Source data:
____________________
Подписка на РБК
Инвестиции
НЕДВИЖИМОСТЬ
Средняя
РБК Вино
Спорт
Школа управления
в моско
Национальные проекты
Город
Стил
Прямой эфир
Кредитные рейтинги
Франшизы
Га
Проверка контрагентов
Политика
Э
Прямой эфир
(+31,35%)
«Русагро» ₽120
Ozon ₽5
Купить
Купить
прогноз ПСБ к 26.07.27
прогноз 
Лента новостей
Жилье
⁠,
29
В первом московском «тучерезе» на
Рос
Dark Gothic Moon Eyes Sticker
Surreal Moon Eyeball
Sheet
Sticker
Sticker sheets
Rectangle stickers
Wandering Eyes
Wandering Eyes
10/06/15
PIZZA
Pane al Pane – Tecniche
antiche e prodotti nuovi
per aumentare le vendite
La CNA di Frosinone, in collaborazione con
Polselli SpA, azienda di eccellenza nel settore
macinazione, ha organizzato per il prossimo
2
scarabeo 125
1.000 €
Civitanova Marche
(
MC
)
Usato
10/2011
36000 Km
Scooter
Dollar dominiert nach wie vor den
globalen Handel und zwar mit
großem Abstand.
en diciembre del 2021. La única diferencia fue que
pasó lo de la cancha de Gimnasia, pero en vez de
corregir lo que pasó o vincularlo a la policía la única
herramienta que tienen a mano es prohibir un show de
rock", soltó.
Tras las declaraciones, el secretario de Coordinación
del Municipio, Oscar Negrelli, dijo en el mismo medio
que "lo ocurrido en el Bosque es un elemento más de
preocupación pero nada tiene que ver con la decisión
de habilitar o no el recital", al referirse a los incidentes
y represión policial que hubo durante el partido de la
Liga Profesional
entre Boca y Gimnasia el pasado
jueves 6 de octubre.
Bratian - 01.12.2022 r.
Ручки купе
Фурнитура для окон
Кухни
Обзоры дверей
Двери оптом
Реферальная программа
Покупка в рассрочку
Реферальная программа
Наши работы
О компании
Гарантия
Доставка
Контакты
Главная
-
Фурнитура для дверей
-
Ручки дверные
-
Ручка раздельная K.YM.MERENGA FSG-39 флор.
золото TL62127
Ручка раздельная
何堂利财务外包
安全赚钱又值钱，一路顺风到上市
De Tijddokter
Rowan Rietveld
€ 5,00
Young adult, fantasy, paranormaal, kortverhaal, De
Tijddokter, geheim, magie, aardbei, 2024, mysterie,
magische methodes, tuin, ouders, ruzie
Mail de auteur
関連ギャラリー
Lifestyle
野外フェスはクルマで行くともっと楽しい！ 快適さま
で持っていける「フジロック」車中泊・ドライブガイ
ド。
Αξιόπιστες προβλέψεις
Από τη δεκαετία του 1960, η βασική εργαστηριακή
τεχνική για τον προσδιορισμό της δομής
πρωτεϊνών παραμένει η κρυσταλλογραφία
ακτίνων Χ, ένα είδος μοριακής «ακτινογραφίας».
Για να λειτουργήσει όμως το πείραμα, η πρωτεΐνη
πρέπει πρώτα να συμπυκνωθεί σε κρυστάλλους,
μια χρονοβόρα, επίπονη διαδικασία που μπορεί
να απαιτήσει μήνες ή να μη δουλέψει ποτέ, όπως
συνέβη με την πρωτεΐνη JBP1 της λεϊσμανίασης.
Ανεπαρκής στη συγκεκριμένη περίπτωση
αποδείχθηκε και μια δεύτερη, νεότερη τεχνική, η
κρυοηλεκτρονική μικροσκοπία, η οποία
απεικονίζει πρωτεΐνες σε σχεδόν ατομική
____________________
WHAT IS REQUIRED: Output all records exactly, with nothing added or dropped.

WRITTEN REPLY:
Подписка на РБК
Инвестиции
НЕДВИЖИМОСТЬ
Средняя
РБК Вино
Спорт
Школа управления
в моско
Национальные проекты
Город
Стил
Прямой эфир
Кредитные рейтинги
Франшизы
Га
Проверка контрагентов
Политика
Э
Прямой эфир
(+31,35%)
«Русагро» ₽120
Ozon ₽5
Купить
Купить
прогноз ПСБ к 26.07.27
прогноз 
Лента новостей
Жилье
⁠,
29
В первом московском «тучерезе» на
Рос
Dark Gothic Moon Eyes Sticker
Surreal Moon Eyeball
Sheet
Sticker
Sticker sheets
Rectangle stickers
Wandering Eyes
Wandering Eyes
10/06/15
PIZZA
Pane al Pane – Tecniche
antiche e prodotti nuovi
per aumentare le vendite
La CNA di Frosinone, in collaborazione con
Polselli SpA, azienda di eccellenza nel settore
macinazione, ha organizzato per il prossimo
2
scarabeo 125
1.000 €
Civitanova Marche
(
MC
)
Usato
10/2011
36000 Km
Scooter
Dollar dominiert nach wie vor den
globalen Handel und zwar mit
großem Abstand.
en diciembre del 2021. La única diferencia fue que
pasó lo de la cancha de Gimnasia, pero en vez de
corregir lo que pasó o vincularlo a la policía la única
herramienta que tienen a mano es prohibir un show de
rock", soltó.
Tras las declaraciones, el secretario de Coordinación
del Municipio, Oscar Negrelli, dijo en el mismo medio
que "lo ocurrido en el Bosque es un elemento más de
preocupación pero nada tiene que ver con la decisión
de habilitar o no el recital", al referirse a los incidentes
y represión policial que hubo durante el partido de la
Liga Profesional
entre Boca y Gimnasia el pasado
jueves 6 de octubre.
Bratian - 01.12.2022 r.
Ручки купе
Фурнитура для окон
Кухни
Обзоры дверей
Двери оптом
Реферальная программа
Покупка в рассрочку
Реферальная программа
Наши работы
О компании
Гарантия
Доставка
Контакты
Главная
-
Фурнитура для дверей
-
Ручки дверные
-
Ручка раздельная K.YM.MERENGA FSG-39 флор.
золото TL62127
Ручка раздельная
何堂利财务外包
安全赚钱又值钱，一路顺风到上市
De Tijddokter
Rowan Rietveld
€ 5,00
Young adult, fantasy, paranormaal, kortverhaal, De
Tijddokter, geheim, magie, aardbei, 2024, mysterie,
magische methodes, tuin, ouders, ruzie
Mail de auteur
関連ギャラリー
Lifestyle
野外フェスはクルマで行くともっと楽しい！ 快適さま
で持っていける「フジロック」車中泊・ドライブガイ
ド。
Αξιόπιστες προβλέψεις
Από τη δεκαετία του 1960, η βασική εργαστηριακή
τεχνική για τον προσδιορισμό της δομής
πρωτεϊνών παραμένει η κρυσταλλογραφία
ακτίνων Χ, ένα είδος μοριακής «ακτινογραφίας».
Για να λειτουργήσει όμως το πείραμα, η πρωτεΐνη
πρέπει πρώτα να συμπυκνωθεί σε κρυστάλλους,
μια χρονοβόρα, επίπονη διαδικασία που μπορεί
να απαιτήσει μήνες ή να μη δουλέψει ποτέ, όπως
συνέβη με την πρωτεΐνη JBP1 της λεϊσμανίασης.
Ανεπαρκής στη συγκεκριμένη περίπτωση
αποδείχθηκε και μια δεύτερη, νεότερη τεχνική, η
κρυοηλεκτρονική μικροσκοπία, η οποία
απεικονίζει πρωτεΐνες σε σχεδόν ατομική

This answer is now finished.